Now that we've explored the theoretical underpinnings of Double Machine Learning (DML) and Causal Forests for estimating effects in high-dimensional settings, let's put these techniques into practice. This section focuses on implementing these estimators using common Python libraries, allowing you to move from theory to application on realistic datasets. We will use simulated data where the ground truth is known, enabling us to verify the performance of our implementations.

Our goal is to estimate both the Average Treatment Effect (ATE) using DML and the Conditional Average Treatment Effects (CATE) using Causal Forests.

Setup and Data Simulation

First, ensure you have the necessary libraries installed. We'll primarily use econml, scikit-learn, pandas, and numpy.

import numpy as np
import pandas as pd
from sklearn.model_selection import train_test_split
from sklearn.ensemble import GradientBoostingRegressor, GradientBoostingClassifier
from sklearn.linear_model import LassoCV
from econml.dml import LinearDML, CausalForestDML
from econml.cate_interpreter import SingleTreeCateInterpreter
import matplotlib.pyplot as plt # Used only for plotting example below

Let's simulate data with high-dimensional confounders ( $X$ ), a binary treatment ( $T$ ), and an outcome ( $Y$ ). We'll design the simulation such that the treatment effect is heterogeneous, depending on one of the confounders.

# Simulation parameters
n_samples = 5000  # Number of samples
n_features = 20   # Number of confounders
true_ate = 1.5    # Base average treatment effect
heterogeneity_slope = 0.5 # Slope for heterogeneity based on X0

# Generate confounders
np.random.seed(42)
X = np.random.normal(0, 1, size=(n_samples, n_features))
X_df = pd.DataFrame(X, columns=[f'X{i}' for i in range(n_features)])

# Generate treatment assignment (propensity score depends on X)
# Simple logistic model for propensity
propensity_coeffs = np.random.uniform(-0.5, 0.5, size=n_features)
propensity_logit = X @ propensity_coeffs + np.random.normal(0, 0.1, size=n_samples)
propensity = 1 / (1 + np.exp(-propensity_logit))
T = np.random.binomial(1, propensity, size=n_samples)

# Generate outcome (depends on X, T, and incorporates heterogeneity)
# Y = linear effect of X + treatment effect * T + noise
outcome_coeffs = np.random.uniform(0, 1, size=n_features)
# True CATE = true_ate + heterogeneity_slope * X[:, 0]
true_cate = true_ate + heterogeneity_slope * X[:, 0]
Y = X @ outcome_coeffs + true_cate * T + np.random.normal(0, 0.5, size=n_samples)

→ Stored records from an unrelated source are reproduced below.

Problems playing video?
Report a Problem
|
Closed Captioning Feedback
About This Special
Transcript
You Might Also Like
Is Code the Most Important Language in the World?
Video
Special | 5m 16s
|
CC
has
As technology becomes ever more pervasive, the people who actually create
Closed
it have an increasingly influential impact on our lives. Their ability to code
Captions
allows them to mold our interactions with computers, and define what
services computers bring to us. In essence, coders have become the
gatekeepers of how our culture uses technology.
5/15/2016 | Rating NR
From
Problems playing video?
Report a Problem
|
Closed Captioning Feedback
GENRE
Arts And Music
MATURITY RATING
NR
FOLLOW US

print(f"Simulated data shapes:")
print(f"X: {X.shape}, T: {T.shape}, Y: {Y.shape}")
print(f"True Average Treatment Effect (based on simulation): {np.mean(true_cate):.4f}")

This setup mimics a common scenario where many features potentially confound the treatment-outcome relationship, and the treatment's effectiveness varies across individuals based on their characteristics (here, specifically $X_0$ ).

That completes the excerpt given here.